*** DATASET EXCERPTS ***

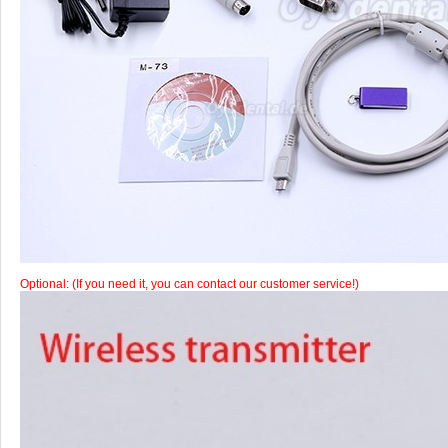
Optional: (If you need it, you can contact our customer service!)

*** End of DATASET EXCERPTS ***
*** DATASET EXCERPTS ***

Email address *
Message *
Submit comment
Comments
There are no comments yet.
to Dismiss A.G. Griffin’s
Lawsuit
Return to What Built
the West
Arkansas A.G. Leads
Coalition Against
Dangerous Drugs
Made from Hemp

*** End of DATASET EXCERPTS ***
*** DATASET EXCERPTS ***

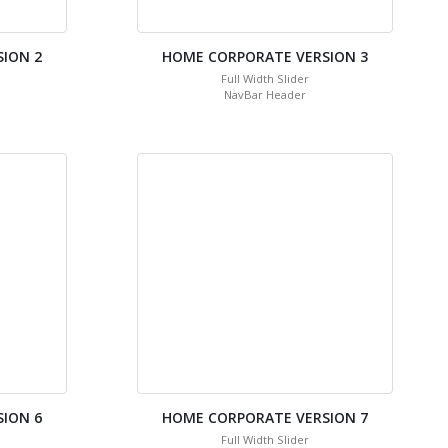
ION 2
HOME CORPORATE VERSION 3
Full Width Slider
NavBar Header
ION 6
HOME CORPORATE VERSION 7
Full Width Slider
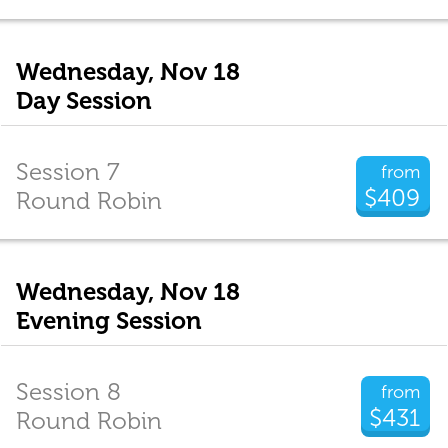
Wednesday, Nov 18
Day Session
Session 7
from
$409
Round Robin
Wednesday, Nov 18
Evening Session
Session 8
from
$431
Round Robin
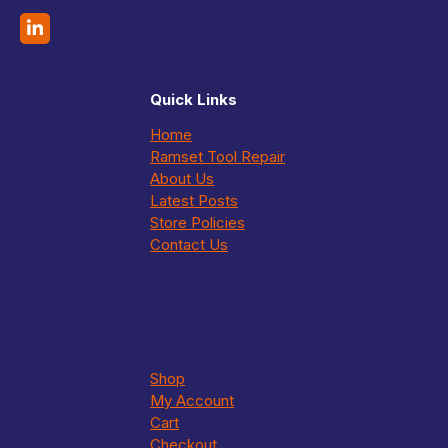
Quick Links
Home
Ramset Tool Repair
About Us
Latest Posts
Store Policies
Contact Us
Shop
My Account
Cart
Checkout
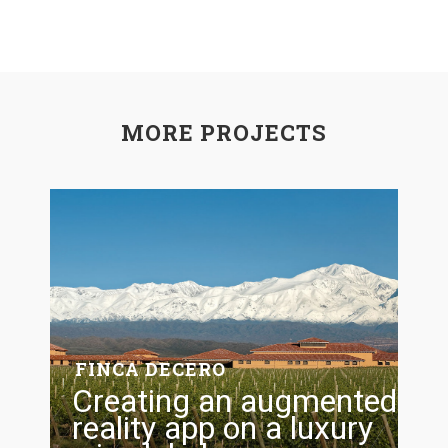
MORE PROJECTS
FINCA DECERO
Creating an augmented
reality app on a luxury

*** End of DATASET EXCERPTS ***

# TASK TO COMPLETE
Starting at the line with "HOME CORPORATE VERSION 7" and finishing at the line with "reality app on a luxury", copy the material above exactly, both lines included. Nothing else goes in, and no pictures.

# TASK RESULT
HOME CORPORATE VERSION 7
Full Width Slider
Wednesday, Nov 18
Day Session
Session 7
from
$409
Round Robin
Wednesday, Nov 18
Evening Session
Session 8
from
$431
Round Robin
Quick Links
Home
Ramset Tool Repair
About Us
Latest Posts
Store Policies
Contact Us
Shop
My Account
Cart
Checkout
MORE PROJECTS
FINCA DECERO
Creating an augmented
reality app on a luxury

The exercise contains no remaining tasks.